YOUR GOAL>
Select, from the data, each line where "With" occurs.

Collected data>
§
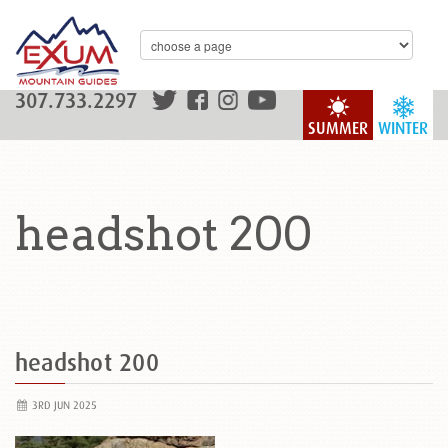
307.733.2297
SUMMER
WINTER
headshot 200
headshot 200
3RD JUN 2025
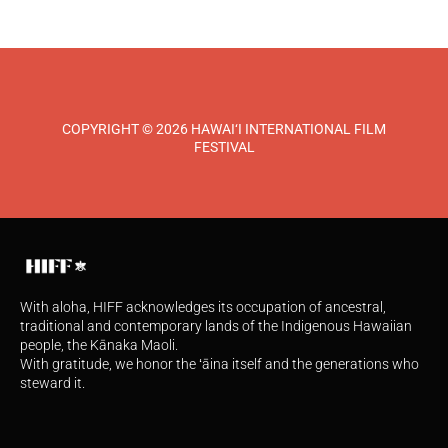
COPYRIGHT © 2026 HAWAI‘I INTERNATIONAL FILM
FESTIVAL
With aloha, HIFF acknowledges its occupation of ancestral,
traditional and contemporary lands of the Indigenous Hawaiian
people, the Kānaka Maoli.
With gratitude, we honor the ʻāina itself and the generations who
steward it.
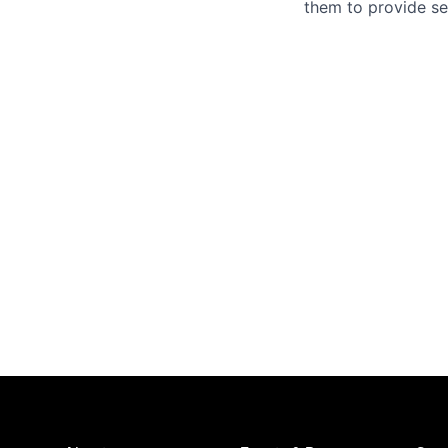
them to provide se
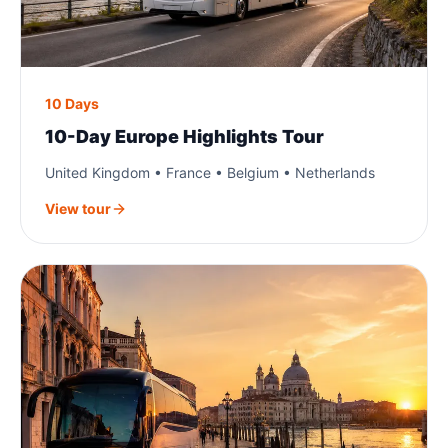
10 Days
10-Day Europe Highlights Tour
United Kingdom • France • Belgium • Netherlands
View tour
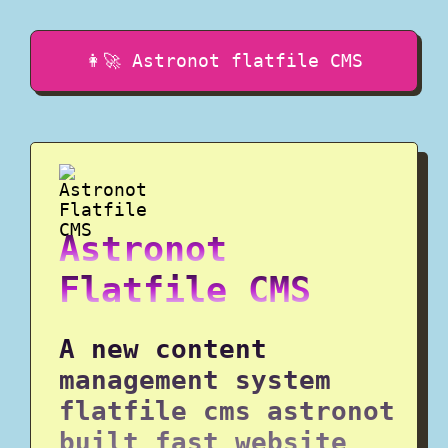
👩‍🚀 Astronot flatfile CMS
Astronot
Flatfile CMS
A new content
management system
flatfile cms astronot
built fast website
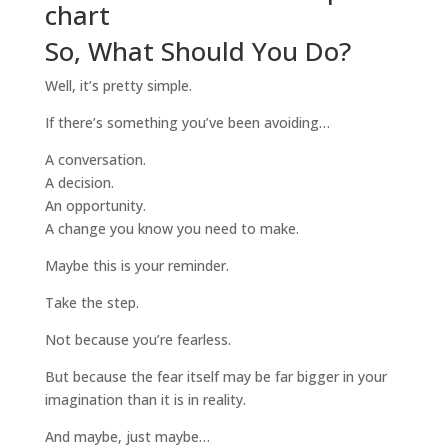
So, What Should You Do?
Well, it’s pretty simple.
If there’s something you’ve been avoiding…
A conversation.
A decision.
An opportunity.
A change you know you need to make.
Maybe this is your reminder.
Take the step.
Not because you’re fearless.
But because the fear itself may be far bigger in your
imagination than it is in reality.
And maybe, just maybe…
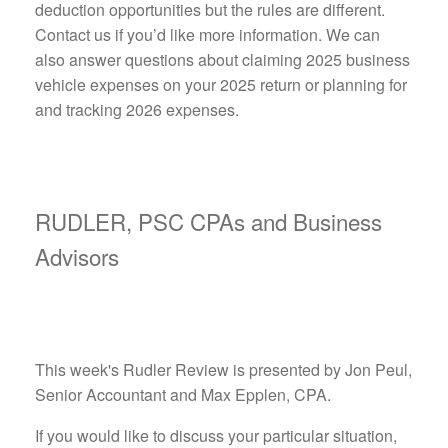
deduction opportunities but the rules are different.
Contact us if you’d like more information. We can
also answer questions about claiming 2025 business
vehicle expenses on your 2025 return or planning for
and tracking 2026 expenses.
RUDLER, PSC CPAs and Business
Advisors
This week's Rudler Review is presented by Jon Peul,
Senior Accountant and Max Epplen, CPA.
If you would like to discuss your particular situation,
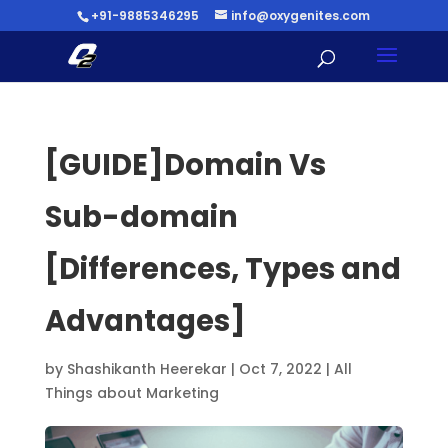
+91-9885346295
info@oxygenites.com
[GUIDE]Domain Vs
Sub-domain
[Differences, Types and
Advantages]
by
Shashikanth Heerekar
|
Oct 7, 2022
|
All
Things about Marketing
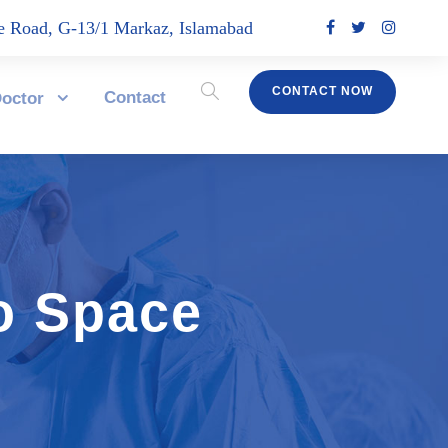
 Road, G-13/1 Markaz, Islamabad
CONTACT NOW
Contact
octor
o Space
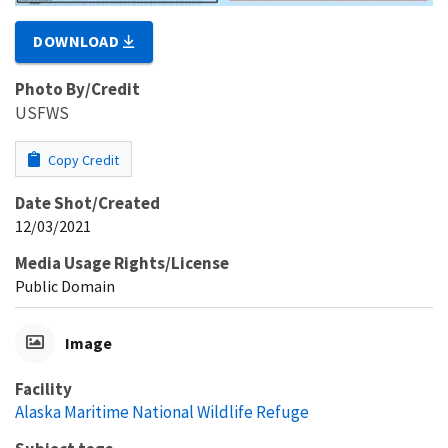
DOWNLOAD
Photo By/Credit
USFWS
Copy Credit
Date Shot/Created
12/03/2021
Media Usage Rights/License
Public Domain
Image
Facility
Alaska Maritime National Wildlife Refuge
§
RESULT OF THE TASK>
With aloha, HIFF acknowledges its occupation of ancestral,
With gratitude, we honor the ʻāina itself and the generations who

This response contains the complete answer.